Coca-Cola, World Wildlife Fund expand partnership
Companies set new environmental goals
The Coca-Cola Co., Atlanta, and World Wildlife Fund (WWF), Washington, D.C., announced new global environmental goals and an expanded global partnership to advance The Coca-Cola Co.’s sustainability stewardship. The new 2020 environmental sustainability goals for the Coca-Cola system, which includes the company and its nearly 300 bottling partners in more than 200 countries, include the following:
- Improve water efficiency by 25 percent. The Coca-Cola Co. will improve its water use efficiency per liter of product produced through operational advancements throughout the Coca-Cola system. This target complements the 21.4 percent improvement in water use efficiency achieved from 2004 through 2012.
- Help ensure healthy, resilient freshwater systems. The Coca-Cola Co. and WWF will expand their joint conservation efforts to 11 key regions across five continents, including the basins of the Amazon, Koshi, Mekong, Rio Grande/Bravo, Yangtze and Zambezi rivers; the catchments of the Great Barrier Reef and Mesoamerican Reef; and key regions in the Amur-Heilong, Atlantic Forests and Northern Great Plains.
- Reduce carbon dioxide emissions embedded in “the drink in your hand” by 25 percent. The Coca-Cola Co. will work to reduce the greenhouse gas emissions across its entire value chain, making comprehensive carbon footprint reductions across its manufacturing processes, packaging formats, delivery fleet, refrigeration equipment and ingredient sourcing.
- Responsibly source material for PlantBottle packaging. The Coca-Cola Co. will work with WWF to assess the environmental and social performance of plant-based materials for potential use in its PlantBottle packaging. This will enable the company to meet its goal to use up to 30 percent plant-based material for all its polyethylene terephthalate (PET) bottles by 2020.

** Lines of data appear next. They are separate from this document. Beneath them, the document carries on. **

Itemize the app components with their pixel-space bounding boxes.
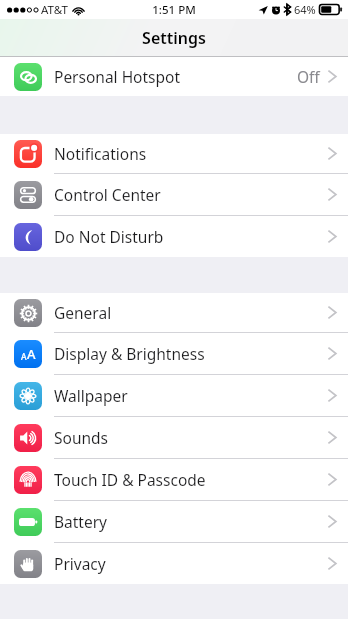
button[interactable]: Notifications <box>0 134 348 173</box>
staticText: Touch ID & Passcode <box>54 469 206 490</box>
staticText: Personal Hotspot <box>54 66 181 87</box>
staticText: Display & Brightness <box>54 343 205 364</box>
staticText: Battery <box>54 511 108 532</box>
button[interactable]: A <box>0 333 348 374</box>
button[interactable]: Personal Hotspot <box>0 57 348 96</box>
staticText: Settings <box>142 27 206 49</box>
staticText: 64% <box>294 2 316 17</box>
staticText: Off <box>297 66 320 87</box>
staticText: Notifications <box>54 143 147 164</box>
staticText: Sounds <box>54 427 109 448</box>
button[interactable]: General <box>0 293 348 332</box>
button[interactable]: Control Center <box>0 174 348 215</box>
staticText: A <box>21 351 27 363</box>
button[interactable]: Wallpaper <box>0 375 348 416</box>
staticText: A <box>27 345 36 363</box>
button[interactable]: Do Not Disturb <box>0 216 348 257</box>
staticText: Wallpaper <box>54 385 128 406</box>
button[interactable]: Battery <box>0 501 348 542</box>
staticText: AT&T <box>41 2 68 18</box>
button[interactable]: Privacy <box>0 543 348 584</box>
staticText: Do Not Disturb <box>54 226 164 247</box>
staticText: 1:51 PM <box>152 2 196 18</box>
staticText: Privacy <box>54 553 106 574</box>
staticText: General <box>54 302 112 323</box>
staticText: Control Center <box>54 184 161 205</box>
button[interactable]: Touch ID & Passcode <box>0 459 348 500</box>
button[interactable]: Sounds <box>0 417 348 458</box>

- Sustainably source key agricultural ingredients. The Coca-Cola Co. will work to sustainably source its key ingredients, including sugarcane, sugar beet, corn, tea, coffee, palm oil, soy, pulp and paper fiber, and orange. The Coca-Cola Co. also has established Sustainable Agriculture Guiding Principles and will work with WWF to implement the guidelines throughout the Coca-Cola system for these commodities. In addition, The Coca-Cola Co. is working to sustainably source lemon, grape, apple and mango.

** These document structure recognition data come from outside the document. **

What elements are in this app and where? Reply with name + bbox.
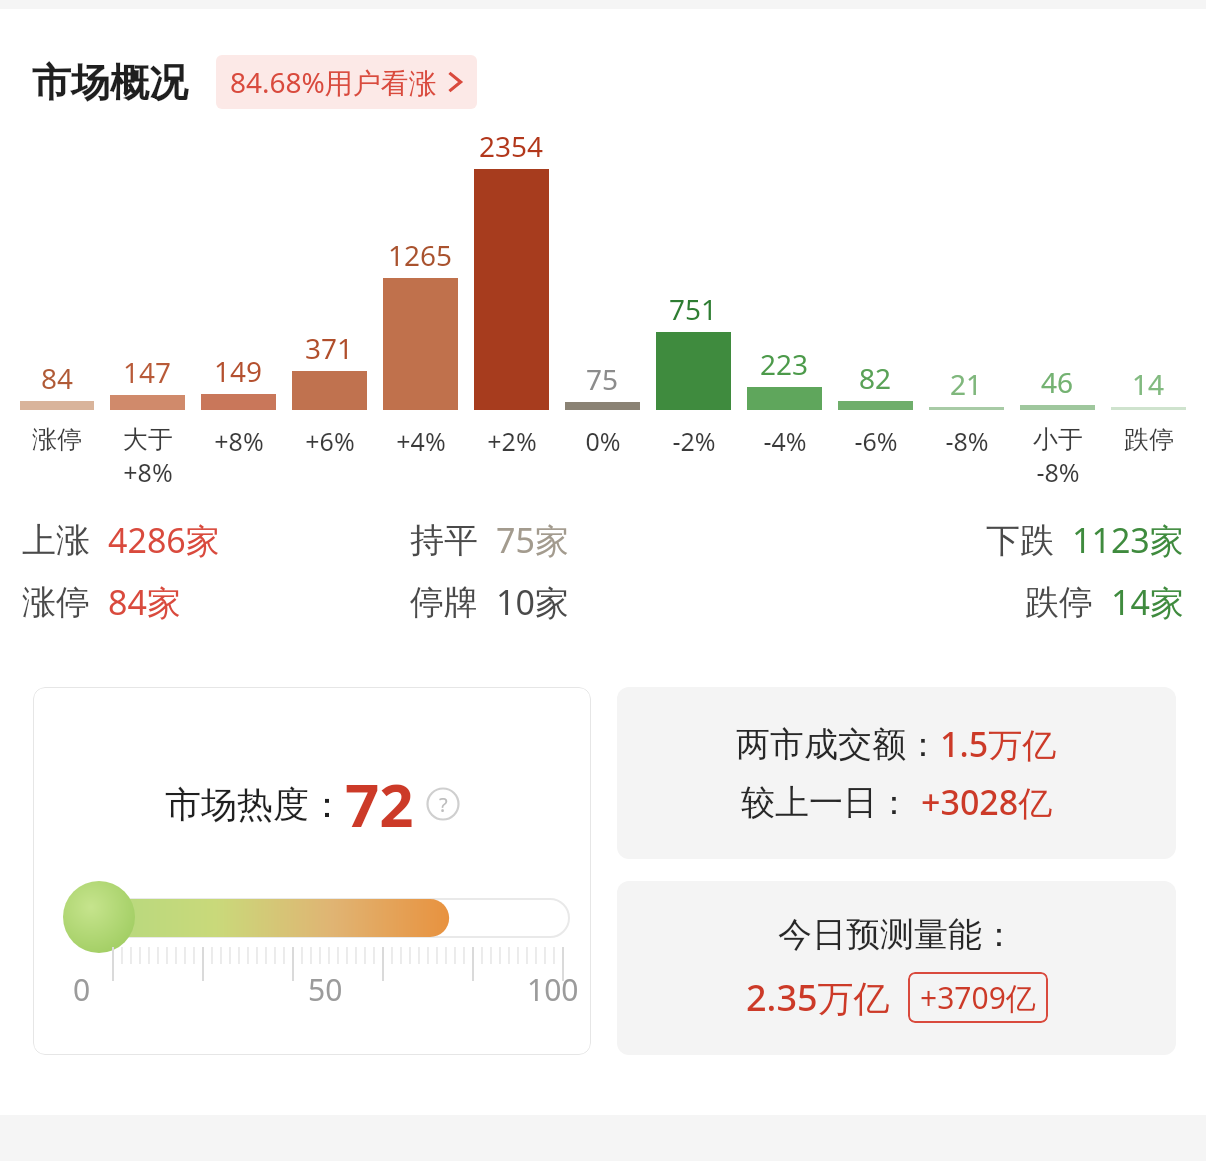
- staticText: 4286家: [108, 517, 220, 563]
- button[interactable]: 两市成交额：: [617, 687, 1176, 859]
- staticText: 0: [73, 969, 91, 1010]
- staticText: -4%: [763, 424, 807, 458]
- staticText: +3709亿: [920, 977, 1036, 1018]
- staticText: 75: [586, 360, 619, 398]
- staticText: 46: [1041, 363, 1074, 401]
- staticText: 停牌: [410, 581, 478, 624]
- staticText: 223: [760, 345, 809, 383]
- button[interactable]: 今日预测量能：: [617, 881, 1176, 1055]
- staticText: 149: [214, 352, 263, 390]
- staticText: +3028亿: [921, 779, 1053, 825]
- staticText: 82: [859, 359, 892, 397]
- staticText: 市场概况: [32, 58, 188, 107]
- staticText: 84.68%用户看涨: [230, 63, 437, 101]
- staticText: 1265: [388, 236, 453, 274]
- staticText: -2%: [672, 424, 716, 458]
- staticText: 今日预测量能：: [778, 913, 1016, 956]
- staticText: -6%: [854, 424, 898, 458]
- staticText: 涨停: [22, 581, 90, 624]
- staticText: 0%: [585, 424, 621, 458]
- staticText: 持平: [410, 519, 478, 562]
- button[interactable]: 帮助说明: [426, 787, 460, 821]
- staticText: 14: [1132, 365, 1165, 403]
- staticText: 751: [669, 290, 718, 328]
- staticText: +6%: [305, 424, 355, 458]
- button[interactable]: 市场热度：: [33, 687, 591, 1055]
- staticText: 跌停: [1025, 581, 1093, 624]
- staticText: +4%: [396, 424, 446, 458]
- staticText: 下跌: [986, 519, 1054, 562]
- staticText: 50: [308, 969, 343, 1010]
- staticText: 2.35万亿: [746, 973, 890, 1022]
- staticText: 大于: [123, 424, 173, 455]
- staticText: 75家: [496, 517, 569, 563]
- staticText: 72: [345, 763, 414, 845]
- staticText: 371: [305, 329, 354, 367]
- staticText: +2%: [487, 424, 537, 458]
- staticText: 涨停: [32, 424, 82, 455]
- staticText: 两市成交额：: [736, 723, 940, 766]
- staticText: 84: [41, 359, 74, 397]
- staticText: -8%: [945, 424, 989, 458]
- staticText: 84家: [108, 579, 181, 625]
- staticText: 跌停: [1124, 424, 1174, 455]
- staticText: 较上一日：: [741, 781, 911, 824]
- staticText: 100: [527, 969, 579, 1010]
- staticText: +8%: [214, 424, 264, 458]
- staticText: 1.5万亿: [940, 721, 1057, 767]
- staticText: +8%: [123, 455, 173, 489]
- staticText: 14家: [1111, 579, 1184, 625]
- staticText: 上涨: [22, 519, 90, 562]
- button[interactable]: 84.68%用户看涨: [216, 55, 477, 109]
- staticText: 1123家: [1072, 517, 1184, 563]
- staticText: 147: [123, 353, 172, 391]
- staticText: -8%: [1036, 455, 1080, 489]
- staticText: 10家: [496, 579, 569, 625]
- staticText: 21: [950, 365, 983, 403]
- staticText: 小于: [1033, 424, 1083, 455]
- staticText: ?: [439, 791, 448, 818]
- staticText: 2354: [479, 127, 544, 165]
- staticText: 市场热度：: [165, 782, 345, 827]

In addition to the goals jointly developed and announced with WWF, The Coca-Cola Co. has reaffirmed its water replenishment goal and evolved its package recovery goal through 2020 to include the following goals:
- Replenish 100 percent of water used. The Coca-Cola Co. will return treated water from its manufacturing processes back to the environment at a level that supports aquatic life and replenish the water used in its finished beverage products through continuing its community water projects with partners in more than 100 countries. To date, The Coca-Cola Co.'s replenishment work has balanced an estimated 52 percent of product volume through 468 projects.

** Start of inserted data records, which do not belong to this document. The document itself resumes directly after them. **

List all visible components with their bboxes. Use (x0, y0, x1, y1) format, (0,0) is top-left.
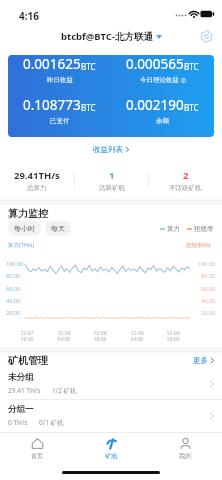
button[interactable]: 拒绝率 (187, 225, 214, 233)
staticText: 4:16 (19, 9, 39, 23)
button[interactable]: 0.001625 (8, 55, 111, 84)
button[interactable]: 每小时 (8, 221, 41, 236)
button[interactable]: 更多 (193, 356, 215, 365)
staticText: 未分组 (8, 372, 34, 383)
button[interactable]: 29.41TH/s (0, 169, 74, 192)
staticText: 0 TH/s (8, 418, 28, 427)
staticText: 我的 (179, 452, 191, 460)
staticText: 算力 (167, 225, 180, 233)
staticText: 80.00 (201, 272, 216, 279)
staticText: 每小时 (14, 224, 35, 233)
staticText: 总算力 (27, 184, 47, 192)
staticText: 首页 (31, 452, 43, 460)
button[interactable]: 1 (75, 169, 148, 192)
staticText: 29.41 TH/s (8, 386, 41, 395)
button[interactable]: 收益列表 (0, 137, 222, 161)
staticText: 12-07 16:00 (20, 330, 34, 343)
staticText: 余额 (156, 117, 169, 125)
button[interactable]: 0.002190 (111, 96, 214, 125)
button[interactable]: 矿池 (74, 433, 148, 464)
staticText: 2 (183, 169, 189, 182)
staticText: 12-09 04:00 (130, 330, 144, 343)
staticText: 更多 (193, 356, 208, 365)
staticText: 分组一 (8, 404, 34, 415)
staticText: 1 (109, 169, 115, 182)
staticText: 0.001625 (23, 55, 81, 73)
staticText: 20.00 (201, 309, 216, 316)
staticText: 40.00 (6, 297, 21, 304)
staticText: BTC (81, 102, 96, 113)
button[interactable]: Settings (196, 26, 216, 46)
button[interactable]: 分组一 (0, 400, 222, 431)
staticText: BTC (184, 102, 199, 113)
staticText: 29.41TH/s (14, 169, 60, 182)
staticText: 60.00 (201, 285, 216, 292)
staticText: 0/1 矿机 (39, 418, 64, 427)
staticText: 每天 (51, 224, 65, 233)
staticText: 矿机管理 (8, 354, 48, 367)
staticText: 12-08 16:00 (93, 330, 107, 343)
staticText: 算力(TH/s) (8, 241, 35, 249)
button[interactable]: 首页 (0, 433, 74, 464)
staticText: 0.000565 (126, 55, 184, 73)
button[interactable]: btcbf@BTC-北方联通 (61, 30, 162, 43)
button[interactable]: 2 (149, 169, 222, 192)
staticText: btcbf@BTC-北方联通 (61, 30, 153, 43)
staticText: 拒绝率(%) (186, 241, 211, 249)
staticText: 0.108773 (23, 96, 81, 114)
staticText: 算力监控 (8, 207, 48, 220)
staticText: 80.00 (6, 272, 21, 279)
button[interactable]: 未分组 (0, 368, 222, 400)
button[interactable]: 我的 (148, 433, 222, 464)
staticText: 活跃矿机 (99, 184, 125, 192)
staticText: 不活跃矿机 (169, 184, 202, 192)
staticText: 拒绝率 (194, 225, 214, 233)
button[interactable]: 0.000565 (111, 55, 214, 84)
staticText: BTC (81, 61, 96, 72)
staticText: 1/2 矿机 (52, 386, 77, 395)
button[interactable]: 每天 (45, 221, 71, 236)
staticText: 60.00 (6, 285, 21, 292)
staticText: BTC (184, 61, 199, 72)
staticText: 收益列表 (93, 145, 123, 154)
button[interactable]: 0.108773 (8, 96, 111, 125)
staticText: 今日理论收益 (140, 76, 179, 84)
staticText: 12-09 16:00 (166, 330, 180, 343)
staticText: 12-08 04:00 (57, 330, 71, 343)
staticText: 0.002190 (126, 96, 184, 114)
staticText: 已支付 (50, 117, 70, 125)
staticText: 100.00 (6, 260, 24, 267)
staticText: 100.00 (198, 260, 216, 267)
button[interactable]: 算力 (160, 225, 180, 233)
staticText: 昨日收益 (47, 76, 73, 84)
staticText: 矿池 (105, 452, 117, 460)
staticText: 20.00 (6, 309, 21, 316)
staticText: 40.00 (201, 297, 216, 304)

- Reach a 75 percent recovery rate of bottles and cans in developed markets. The Coca-Cola Co. will work with the beverage industry and local organizations to establish baseline information and work to increase recovery and recycling in developing markets. It also will continue to reduce the amount of material and energy used in its packaging and will continue to use both recycled and renewable content.
"At Coca-Cola, we are deeply committed to working with partners to address our collective environmental challenges and responsibly manage the planet's resources," said Muhtar Kent, chairman and chief executive officer of The Coca-Cola Co., in a statement. "As we face a resource-stressed world with growing global demands on food and water, we must seek solutions that drive mutual benefit for business, communities and nature. Working with WWF will continue to challenge our company to advance our sustainability programs, and WWF's expertise will be instrumental in reaching our environmental performance goals, some of which they help us set."
Carter Roberts, president and chief executive officer of WWF, added: "We are witnessing unprecedented demands on natural resources around the world. Continuing with business as usual puts everything at risk, including the viability of business. These problems can only be solved by working together, and our work with Coca-Cola has proven that collaboration can amplify and accelerate the impact we need."